Federal Executive Body overview
- Headquarters: Three Arms Zone, Abuja, FCT, Nigeria
- Federal Executive Body executive: Kudirat Kekere-Ekun, Chairman;
- Parent department: Federal Government of Nigeria
- Key document: Section 153 of the 1999 Constitution of Nigeria;
- Website: njc.gov.ng

= National Judicial Council (Nigeria) =

Executive body of judiciary

The National Judicial Council (NJC), is an executive body established by the Federal Government of Nigeria in accordance with the provisions of Section 153 of the 1999 Constitution as amended to protect the Judiciary of Nigeria from the whims and caprices of the Executive.

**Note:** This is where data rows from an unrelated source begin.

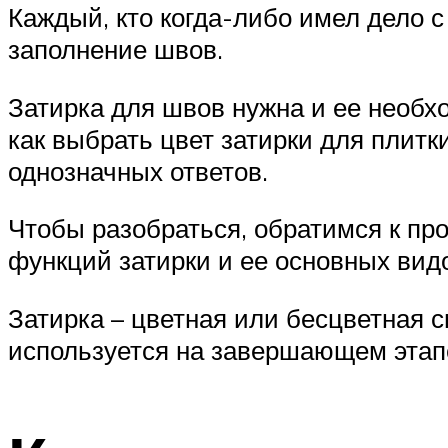
Каждый, кто когда-либо имел дело с
заполнение швов.
Затирка для швов нужна и ее необхо
как выбрать цвет затирки для плитк
однозначных ответов.
Чтобы разобраться, обратимся к про
функций затирки и ее основных вид
Затирка – цветная или бесцветная с
используется на завершающем этапе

The chairman of the council is the chief justice of Nigeria, Hon. Kudirat Kekere-Ekun, while the deputy chairman is Hon. Justice John Inyang Okoro, justice of the Supreme Court of Nigeria. Other members are: the president of the Court of Appeal, four retired justices of the Supreme Court, a retired president of the Court of Appeal, president of National Industrial Court, chief judge of the Federal High Court, chief judge of the High Court FCT, chief judges of High Court of four states, president of Customary Court of Appeal, Grand Khadi of Sharia Court of Appeal, president of the Nigerian Bar Association, a former president of the Nigeria Bar Association, three members of the Nigeria Bar Association, and two retired public servants. The present secretary of council is Ahmed Gambo Saleh, Esq.

==Statutory duties==
The NJC perform several judicial functions such as advising the President of Nigeria and Governors on issues related to the judiciary.
They also perform disciplinary functions as well as appointment and nomination of executive members of the Judicial.